■ **What the task requires**
In the records below, the lines between the one holding "zeminlerdeki kurumuş boya lekeleri." and the one holding "Образование", inclusive, are to be transcribed exactly; no pictures are to be included.

■ **Records supplied**
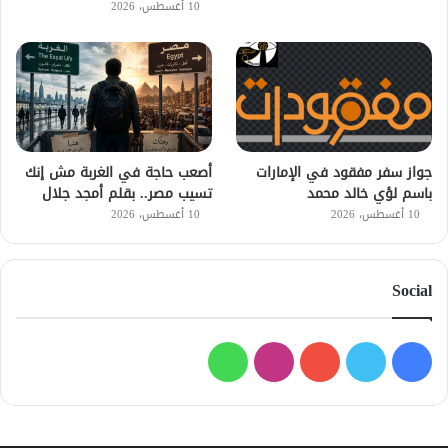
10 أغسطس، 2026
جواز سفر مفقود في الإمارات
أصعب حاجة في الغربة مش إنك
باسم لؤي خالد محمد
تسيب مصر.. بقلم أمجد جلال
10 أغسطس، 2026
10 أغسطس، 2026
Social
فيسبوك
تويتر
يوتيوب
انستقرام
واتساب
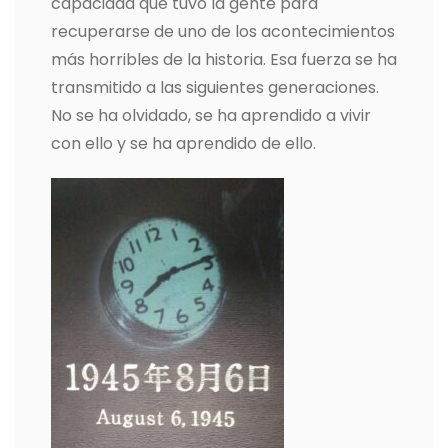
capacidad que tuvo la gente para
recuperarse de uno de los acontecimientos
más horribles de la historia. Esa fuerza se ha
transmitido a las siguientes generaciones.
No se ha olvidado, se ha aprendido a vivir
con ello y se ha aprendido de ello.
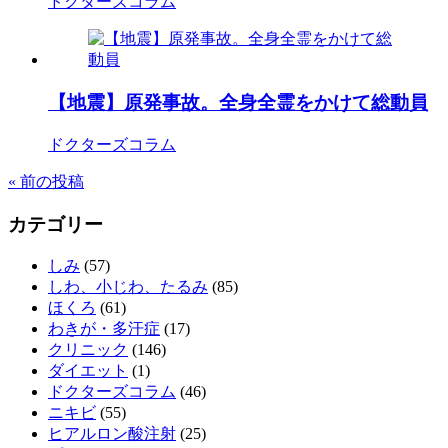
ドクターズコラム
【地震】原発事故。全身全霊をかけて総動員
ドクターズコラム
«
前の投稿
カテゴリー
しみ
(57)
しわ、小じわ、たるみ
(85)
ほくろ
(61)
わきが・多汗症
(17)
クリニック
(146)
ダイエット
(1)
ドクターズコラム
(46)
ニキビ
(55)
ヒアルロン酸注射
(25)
==
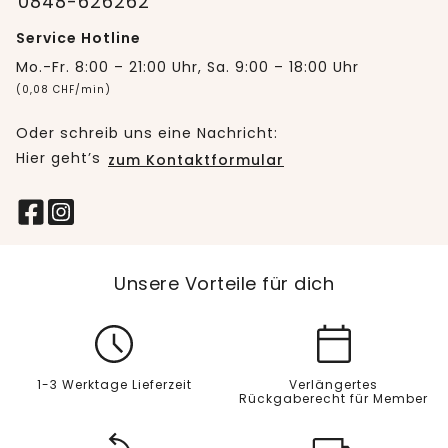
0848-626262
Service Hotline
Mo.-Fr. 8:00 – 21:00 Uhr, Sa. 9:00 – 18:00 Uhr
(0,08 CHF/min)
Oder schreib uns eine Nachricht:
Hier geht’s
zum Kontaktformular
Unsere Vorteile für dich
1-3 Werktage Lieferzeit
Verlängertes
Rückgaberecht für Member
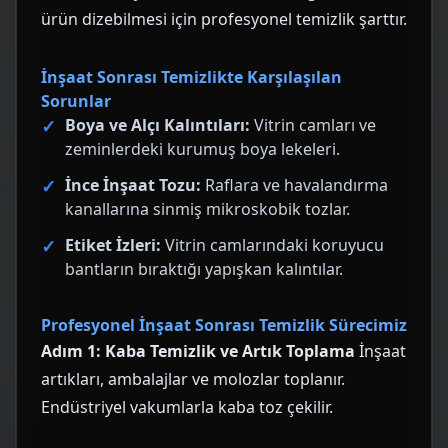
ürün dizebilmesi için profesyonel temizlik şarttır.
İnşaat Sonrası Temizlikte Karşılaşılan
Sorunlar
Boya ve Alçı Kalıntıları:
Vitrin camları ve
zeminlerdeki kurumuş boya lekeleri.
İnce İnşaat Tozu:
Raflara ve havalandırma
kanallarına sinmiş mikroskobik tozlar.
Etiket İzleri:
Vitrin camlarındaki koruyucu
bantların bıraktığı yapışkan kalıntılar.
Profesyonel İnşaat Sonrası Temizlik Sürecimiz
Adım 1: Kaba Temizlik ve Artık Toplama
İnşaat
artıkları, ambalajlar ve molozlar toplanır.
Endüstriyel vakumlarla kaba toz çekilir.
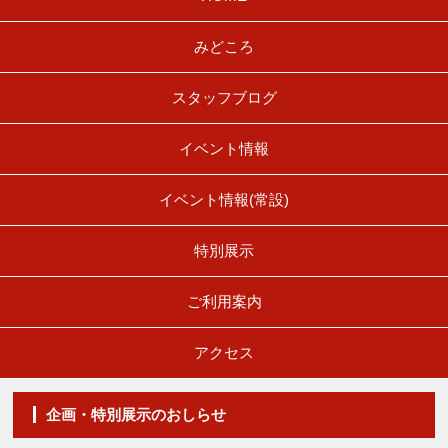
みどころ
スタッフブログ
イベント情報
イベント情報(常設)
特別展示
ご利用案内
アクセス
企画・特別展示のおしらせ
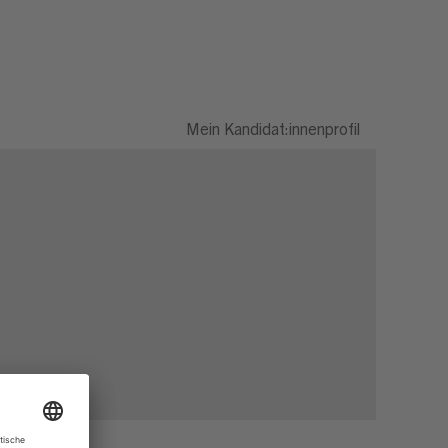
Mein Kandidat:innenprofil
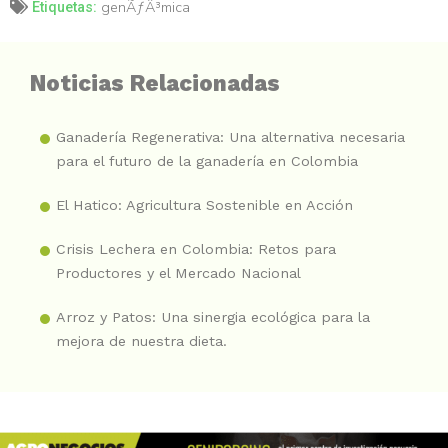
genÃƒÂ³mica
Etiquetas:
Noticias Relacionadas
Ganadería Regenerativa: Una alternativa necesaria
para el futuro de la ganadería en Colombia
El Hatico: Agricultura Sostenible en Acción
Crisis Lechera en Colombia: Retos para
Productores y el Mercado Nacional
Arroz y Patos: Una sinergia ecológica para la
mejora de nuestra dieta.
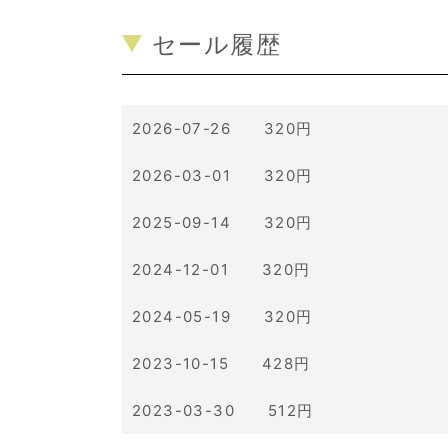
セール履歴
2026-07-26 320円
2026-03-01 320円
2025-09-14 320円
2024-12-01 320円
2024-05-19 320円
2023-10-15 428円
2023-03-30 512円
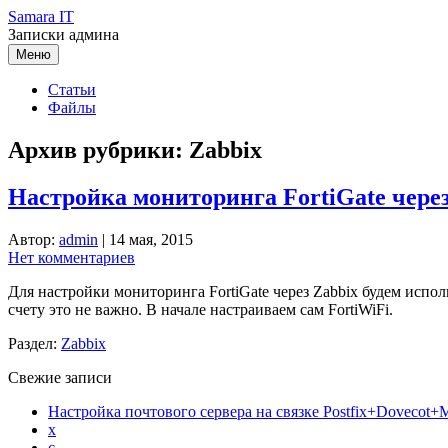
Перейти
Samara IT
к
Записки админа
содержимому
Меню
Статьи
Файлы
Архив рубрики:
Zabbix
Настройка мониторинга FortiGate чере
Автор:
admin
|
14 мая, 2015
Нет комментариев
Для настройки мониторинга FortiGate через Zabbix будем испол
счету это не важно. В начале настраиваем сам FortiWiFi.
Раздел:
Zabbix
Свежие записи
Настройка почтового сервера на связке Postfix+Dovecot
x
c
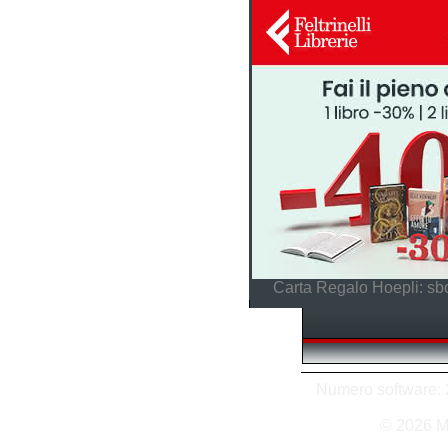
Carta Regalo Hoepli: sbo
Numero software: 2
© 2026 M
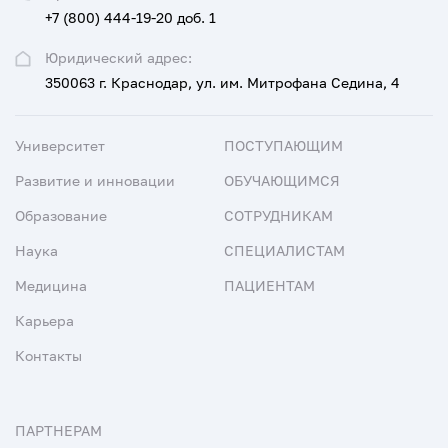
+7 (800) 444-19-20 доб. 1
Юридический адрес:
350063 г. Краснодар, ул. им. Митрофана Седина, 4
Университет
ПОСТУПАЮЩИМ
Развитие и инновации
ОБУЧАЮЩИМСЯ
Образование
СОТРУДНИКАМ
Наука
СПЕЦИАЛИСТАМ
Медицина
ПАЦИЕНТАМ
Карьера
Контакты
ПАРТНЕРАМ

■ **Task result**
zeminlerdeki kurumuş boya lekeleri.
İnce İnşaat Tozu:
Raflara ve havalandırma
kanallarına sinmiş mikroskobik tozlar.
Etiket İzleri:
Vitrin camlarındaki koruyucu
bantların bıraktığı yapışkan kalıntılar.
Profesyonel İnşaat Sonrası Temizlik Sürecimiz
Adım 1: Kaba Temizlik ve Artık Toplama
İnşaat
artıkları, ambalajlar ve molozlar toplanır.
Endüstriyel vakumlarla kaba toz çekilir.
みどころ
スタッフブログ
イベント情報
イベント情報(常設)
特別展示
ご利用案内
アクセス
企画・特別展示のおしらせ
Mein Kandidat:innenprofil
genÃƒÂ³mica
Etiquetas:
Noticias Relacionadas
Ganadería Regenerativa: Una alternativa necesaria
para el futuro de la ganadería en Colombia
El Hatico: Agricultura Sostenible en Acción
Crisis Lechera en Colombia: Retos para
Productores y el Mercado Nacional
Arroz y Patos: Una sinergia ecológica para la
mejora de nuestra dieta.
セール履歴
2026-07-26 320円
2026-03-01 320円
2025-09-14 320円
2024-12-01 320円
2024-05-19 320円
2023-10-15 428円
2023-03-30 512円
Перейти
Samara IT
к
Записки админа
содержимому
Меню
Статьи
Файлы
Архив рубрики:
Zabbix
Настройка мониторинга FortiGate чере
Автор:
admin
|
14 мая, 2015
Нет комментариев
Для настройки мониторинга FortiGate через Zabbix будем испол
счету это не важно. В начале настраиваем сам FortiWiFi.
Раздел:
Zabbix
Свежие записи
Настройка почтового сервера на связке Postfix+Dovecot
x
c
Carta Regalo Hoepli: sbo
Numero software: 2
© 2026 M
+7 (800) 444-19-20 доб. 1
Юридический адрес:
350063 г. Краснодар, ул. им. Митрофана Седина, 4
Университет
ПОСТУПАЮЩИМ
Развитие и инновации
ОБУЧАЮЩИМСЯ
Образование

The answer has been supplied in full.